Well. To each his own.

I have an axe to grind: I just took a virgin 10/2001 KRUD machine and
spent several hours trying to set up ppp to connect to frii.  Old-timers
on this list know I'm networking-challenged, and that ppp (and my
personal nemesis, sendmail) have been, uh, topics of my rants in the
past. But in this case I had a working system to start with, and
wvdial is incontestably better (i.e. more idiot-proof) than chat.

The general idea is sound: set a bunch of variables that govern the
behavior of a chunk of code. As a software developer, I approve.

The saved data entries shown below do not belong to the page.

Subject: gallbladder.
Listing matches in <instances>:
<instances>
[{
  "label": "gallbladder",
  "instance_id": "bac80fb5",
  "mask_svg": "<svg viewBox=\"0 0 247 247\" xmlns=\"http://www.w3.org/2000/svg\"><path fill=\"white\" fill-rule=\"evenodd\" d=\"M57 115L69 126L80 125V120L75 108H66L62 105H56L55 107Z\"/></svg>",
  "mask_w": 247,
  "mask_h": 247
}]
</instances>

However, the variables don't appear to be documented. What is the
point of having a variable-driven script if you don't document
what the variables are? I can egrep on '[A-Z]+' and get some idea
of what they are, but why not just tell me?

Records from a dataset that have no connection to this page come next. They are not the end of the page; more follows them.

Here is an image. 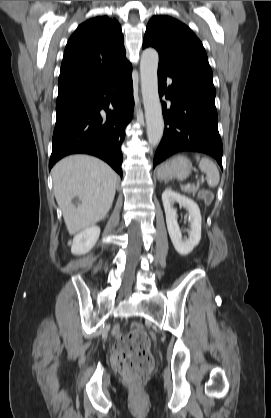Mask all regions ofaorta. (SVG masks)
<instances>
[{
	"label": "aorta",
	"mask_w": 271,
	"mask_h": 418,
	"mask_svg": "<svg viewBox=\"0 0 271 418\" xmlns=\"http://www.w3.org/2000/svg\"><path fill=\"white\" fill-rule=\"evenodd\" d=\"M159 56L153 48L142 52L140 62V78L145 119L147 124V137L151 146H157L163 136L164 120L158 93Z\"/></svg>",
	"instance_id": "aorta-1"
}]
</instances>
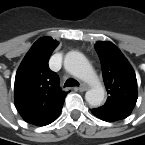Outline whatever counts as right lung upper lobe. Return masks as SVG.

(I am, as I mentioned in that posting, unhappy with how many of
RH's value-add components are undocumented. For example, there's
no man page for netconfig, but that's okay: netconfig is an
undocumented bare-bones ascii tool not to be confused with the
(documented) network configurator.  As another example, the man
page for usernetctl says it wraps ifup and ifdown, which have no
man pages. What a shame: so much effort went into making ifup-eth0
and ifup-ipx and the other ifup-* scripts work alike (it would
appear) only to fail because of the trivial effort required to
document the command line syntax.)

Another reason I asked the "prosumer" RH-admins what they did
was because RH seems to think people administer their systems
using Gnome-based GUI tools. I've always been surprised at how
difficult it is to install a RH system without X and it would
increasingly appear that Gnome will be required too.

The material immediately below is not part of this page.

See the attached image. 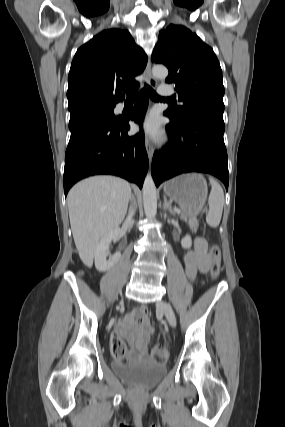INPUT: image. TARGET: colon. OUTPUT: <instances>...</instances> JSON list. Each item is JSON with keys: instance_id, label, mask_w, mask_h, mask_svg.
Listing matches in <instances>:
<instances>
[{"instance_id": "colon-1", "label": "colon", "mask_w": 285, "mask_h": 427, "mask_svg": "<svg viewBox=\"0 0 285 427\" xmlns=\"http://www.w3.org/2000/svg\"><path fill=\"white\" fill-rule=\"evenodd\" d=\"M210 257L212 260L210 266V275L213 279H217L221 271V250L218 245H213L210 249ZM112 354L119 360H125L127 357V347L124 341L115 336L111 342ZM167 351L161 345L157 344L152 350V359L156 364L163 365L167 360Z\"/></svg>"}]
</instances>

As for the scripts themselves, I gave an example of what I
consider poor coding style, but I suppose there is room for
disagreement about these things. I sometimes use && for an
if-block: test -f $file && cat $file || echo no such file: $file
I'd use subroutines a lot more than the authors of these
scripts do. (If they didn't . network-functions I'd wonder if
the authors knew about sh's ability to define functions.) How
many times do they do the same or very similar 2-3 lines of
code where a function could simplify maintenance. But I'd also
use functions to decompose the task at hand into smaller
pieces. As may be: coding styles are like opinions: everybody's
got one.

But then there's plain bad code. To pick a single example:

# grep -n awk ifup-post
30: # replace only the first two nameserver lines; cannot count on awk
84:if [ -f /etc/sysconfig/ipchains -a "`ipchains -L input -n 2>&1 | awk 'END {print NR }'`" -gt 1 ]; then
90:  ns=`awk '/^nameserver / { print $2 }' /etc/resolv.conf`
104:    awk -F: '{print $2 } ' | awk '{ print $1 }'`

The comment on line 30 explains that they do cat | while read
(because awk isn't necessarily installed) and then the rest of
the script uses awk at will. (I can see -- barely -- being
worried about whether or not you've got perl installed, but
awk? And if you don't have awk, what are the odds that you'll
have X? And Gnome?)

I got to wondering whether or not this script would break if
you don't have awk. Well, obviously it will, I mean, will the
install fail if you try to install without awk. So I did

	# rpm -qf /etc/sysconfig/network-scripts/ifup-post
	initscripts-5.84-1
	# rpm -qf /usr/bin/awk
	gawk-3.0.6-1
	# rpm -q --whatrequires gawk | grep initscripts
	initscripts-5.84-1

So in fact, you *can* count on awk and you *don't* have to do
a "cat | while read". The comment on line 30 is broken, and the
code is needlessly arcane. (Assuming that anything compared to
awk could be considered arcane. :-)

Having said that, I now have a confession. While I was doing
the rpm -q this and that, I did a rpm -qil on initscripts and
saw that there are some readme-type files in which the
environment variables *are* documented and the command line
syntax is even partly documented. So I was wrong and RedHat
was right. "Honey, these scripts are *fantastic*." ("That's
odd: Luke never asks for a second initscript at home.")

Well.

Since we've established that people use the RH initscripts
and since I finally roused myself to (locate and) RTFM, my
next question would be, what do you prosumer-types use to
administer your RH initscripts for headless server boxes?